Architecture and specifications

The Convo AI Device Kit solution is built on Agora's Media Stream Acceleration (RTSA) or IoT SDK and Conversational AI Engine. RTSA is Agora's RTC client product designed specifically for the IoT industry, providing the real-time communication foundation for voice AI interactions.

Solution architecture

The Convo AI Device Kit solution consists of two main components connected through Agora's Software-Defined Real-Time Network (SDRTN®).

Solution Architecture

Convo AI Device Kit

The hardware device handles local processing including power management, Bluetooth pairing, voice wake-up, OTA updates, and peripheral driver support. It captures audio and video through dedicated modules, encodes the data, and transmits it through RTSA (Real-Time Streaming Acceleration) to Agora's SD-RTN. The device also receives and decodes audio/video responses for playback.
Conversational AI Engine

The cloud service processes the incoming audio and video streams. It has two main components:
- Convo AI Core: Handles AI-powered voice activity detection (VAD), noise reduction, echo cancellation, interruption detection, background voice filtering, and snapshot/frame capture
- Cascade Model: Processes the audio through Speech-to-Text (STT), sends the text to a Large Language Model (LLM), and converts the response back to speech using Text-to-Speech (TTS)

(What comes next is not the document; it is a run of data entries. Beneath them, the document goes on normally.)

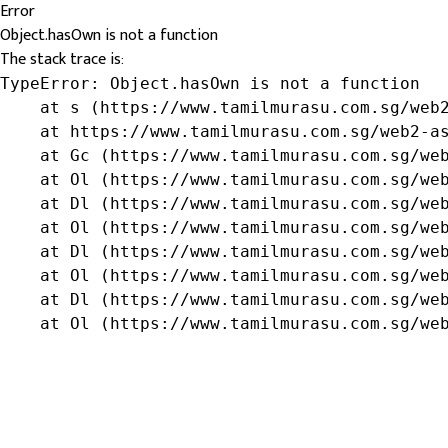
Error
Object.hasOwn is not a function
The stack trace is:
TypeError: Object.hasOwn is not a function

    at s (https://www.tamilmurasu.com.sg/web2
    at https://www.tamilmurasu.com.sg/web2-as
    at Gc (https://www.tamilmurasu.com.sg/web
    at Ol (https://www.tamilmurasu.com.sg/web
    at Dl (https://www.tamilmurasu.com.sg/web
    at Ol (https://www.tamilmurasu.com.sg/web
    at Dl (https://www.tamilmurasu.com.sg/web
    at Ol (https://www.tamilmurasu.com.sg/web
    at Dl (https://www.tamilmurasu.com.sg/web
    at Ol (https://www.tamilmurasu.com.sg/we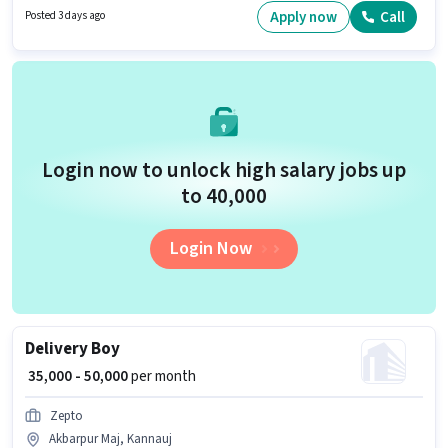
The role offers Fixed salary structure.
Apply now
Call
Posted 3 days ago
Login now to unlock high salary jobs up
to ₹40,000
Login Now
Delivery Boy
₹ 35,000 - 50,000
per month
Zepto
Akbarpur Maj, Kannauj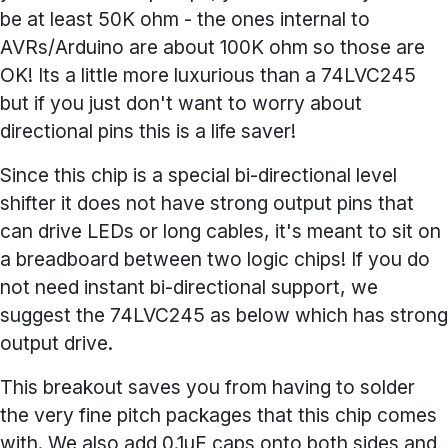
be at least 50K ohm - the ones internal to
AVRs/Arduino are about 100K ohm so those are
OK! Its a little more luxurious than a 74LVC245
but if you just don't want to worry about
directional pins this is a life saver!
Since this chip is a special bi-directional level
shifter it does not have strong output pins that
can drive LEDs or long cables, it's meant to sit on
a breadboard between two logic chips! If you do
not need instant bi-directional support, we
suggest the 74LVC245 as below which has strong
output drive.
This breakout saves you from having to solder
the very fine pitch packages that this chip comes
with. We also add 0.1uF caps onto both sides and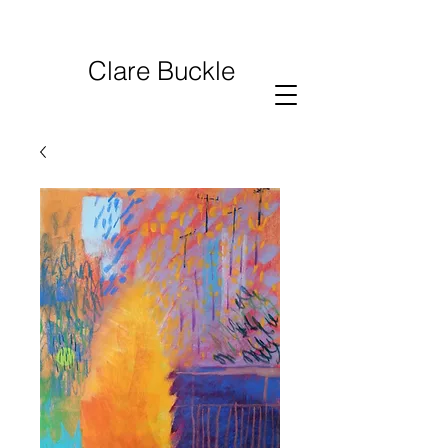
Clare Buckle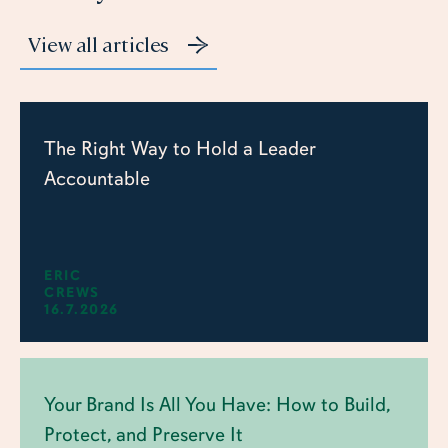
View all articles
The Right Way to Hold a Leader
Accountable
ERIC
CREWS
16.7.2026
Your Brand Is All You Have: How to Build,
Protect, and Preserve It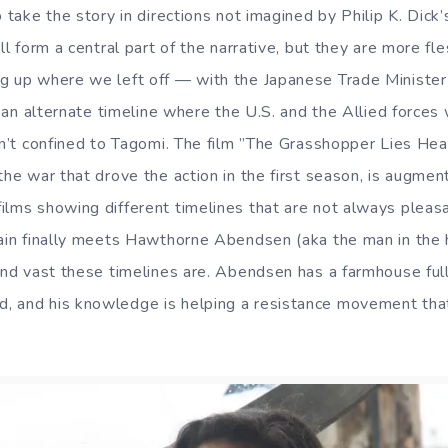
o take the story in directions not imagined by Philip K. Dic
ill form a central part of the narrative, but they are more fl
ng up where we left off — with the Japanese Trade Ministe
to an alternate timeline where the U.S. and the Allied force
isn’t confined to Tagomi. The film ”The Grasshopper Lies Hea
the war that drove the action in the first season, is augmen
ilms showing different timelines that are not always pleasa
rain finally meets Hawthorne Abendsen (aka the man in the 
and vast these timelines are. Abendsen has a farmhouse full
, and his knowledge is helping a resistance movement tha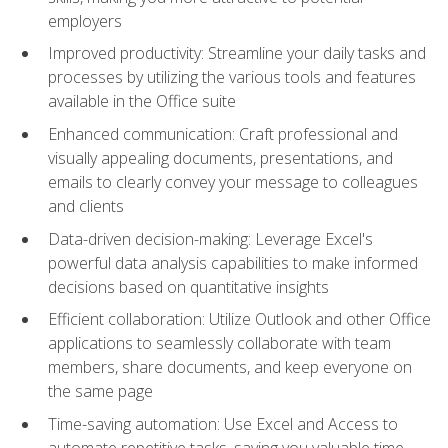
employers
Improved productivity: Streamline your daily tasks and
processes by utilizing the various tools and features
available in the Office suite
Enhanced communication: Craft professional and
visually appealing documents, presentations, and
emails to clearly convey your message to colleagues
and clients
Data-driven decision-making: Leverage Excel's
powerful data analysis capabilities to make informed
decisions based on quantitative insights
Efficient collaboration: Utilize Outlook and other Office
applications to seamlessly collaborate with team
members, share documents, and keep everyone on
the same page
Time-saving automation: Use Excel and Access to
automate repetitive tasks, saving you valuable time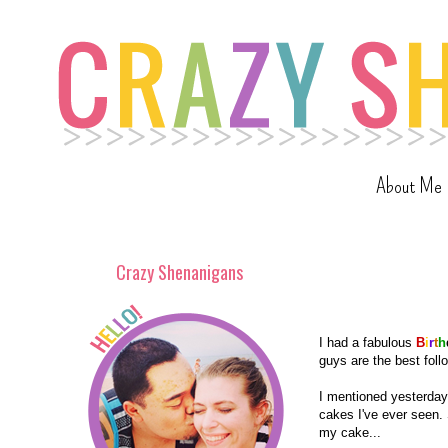
About Me
Crazy Shenanigans
I had a fabulous
B
i
r
t
h
guys are the best follo
I mentioned yesterday 
cakes I've ever seen. 
my cake...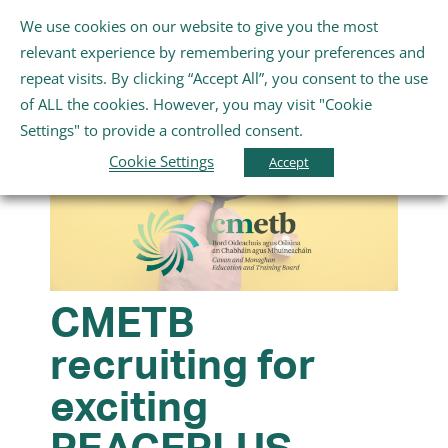
Skip
We use cookies on our website to give you the most
Gaeilge
English
to
Toggle
relevant experience by remembering your preferences and
content
Navigation
repeat visits. By clicking “Accept All”, you consent to the use
Home
of ALL the cookies. However, you may visit "Cookie
Settings" to provide a controlled consent.
About Us
Cookie Settings
Accept
Schools
Further Education and Training
CMETB
recruiting for
Youth and Wellbeing
exciting
Arts, Sport and Entertainment
PEACEPLUS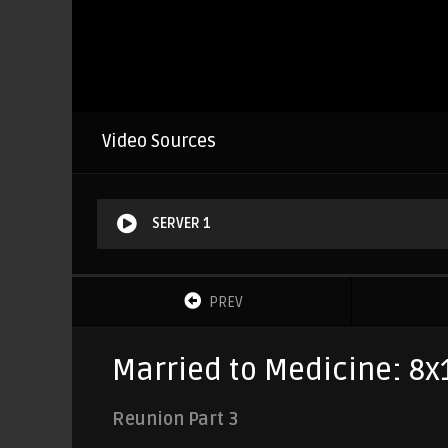
Video Sources
SERVER 1
PREV
Married to Medicine: 8x
Reunion Part 3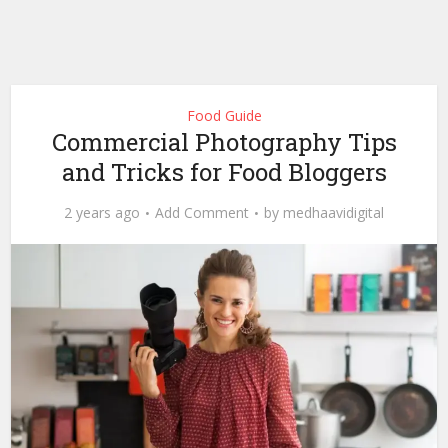
Food Guide
Commercial Photography Tips
and Tricks for Food Bloggers
2 years ago
Add Comment
by
medhaavidigital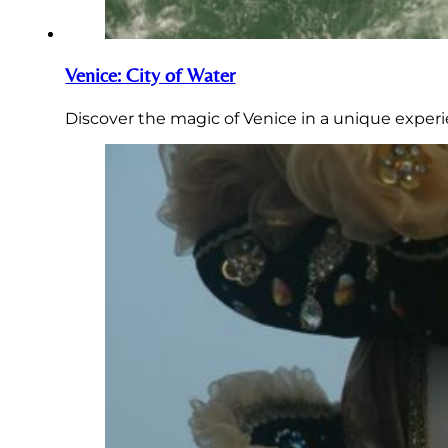
Venice: City of Water
Discover the magic of Venice in a unique experi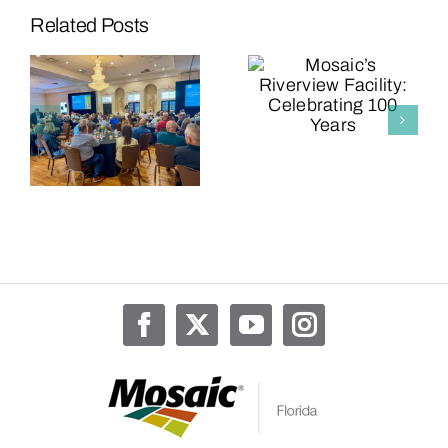
“The
Related Posts
Mighty
Mosaic’s
Micro”
Riverview
Expansion
s
Facility:
Now
g
Celebrating
Complete
100 Years
at Mosaic’s
Riverview
Facility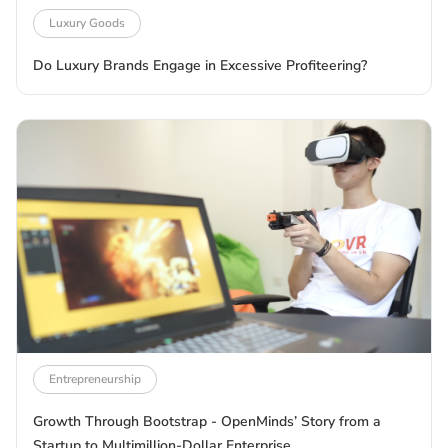
Luxury Goods
Do Luxury Brands Engage in Excessive Profiteering?
Entrepreneurship
Growth Through Bootstrap - OpenMinds’ Story from a
Startup to Multimillion-Dollar Enterprise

The system uses G.711/G.722 audio codecs and MJPEG/H.264 video codecs for efficient real-time transmission between the device and cloud services, enabling low-latency conversational AI interactions.

Hardware architecture

The R1 Kit integrates multiple hardware components to enable multimodal AI interactions:

R1 Kit Hardware

Key components:

Dual-screen LCD/Single touch LCD (optional)
Digital video port
Bi-color LED indicator
Dual-microphone array with solder pads and connectors
Speaker with solder pads and connector
Gyroscope for motion sensing
SD NAND storage
Battery connector for portable power
NFC support
USB-to-UART interface
Reset button and side buttons
Vibration motor (expandable)

Software architecture

The software package provides a complete development framework for building conversational AI applications:

R1 Kit Software

Performance specifications

The Convo AI Device Kit delivers ultra-low latency performance with robust audio processing capabilities across a global network.

Latency
- Conversation latency: As low as 650ms
- Interruption response: As low as 340ms
- Global network end-to-end latency: Median as low as 76ms
Audio processing
- Noise suppression: Filters 95% of environmental noise
- Packet loss resistance: Up to 80% packet loss tolerance
Coverage
- Network coverage: 200+ countries and regions
- Language support: 35+ languages

Hardware specifications

The R1 kit is based on the RiseLink BK7258 chipset and includes open-source hardware and software resources.

Audio capabilities
- Dual-microphone array with local AEC (Acoustic Echo Cancellation) algorithm
- Precise audio capture with echo interference elimination
Visual and sensor capabilities
- Integrated camera for visual recognition
- Gyroscope for motion sensing and gesture control
Power management
- Battery power support
- Deep sleep mode for mobile scenarios
Connectivity
- Bluetooth provisioning
- Wi-Fi 6 support for one-click cloud service connection
Display
- Dual-screen collaborative display
Interaction modes
- Multi-channel input: voice, touchscreen, and gyroscope (gesture/tilt control)
- Custom wake word support
- Real-time continuous conversation
- LLM real-time visual reasoning

Platform compatibility

The Convo AI Device Kit supports various mainstream communication standards and chipsets.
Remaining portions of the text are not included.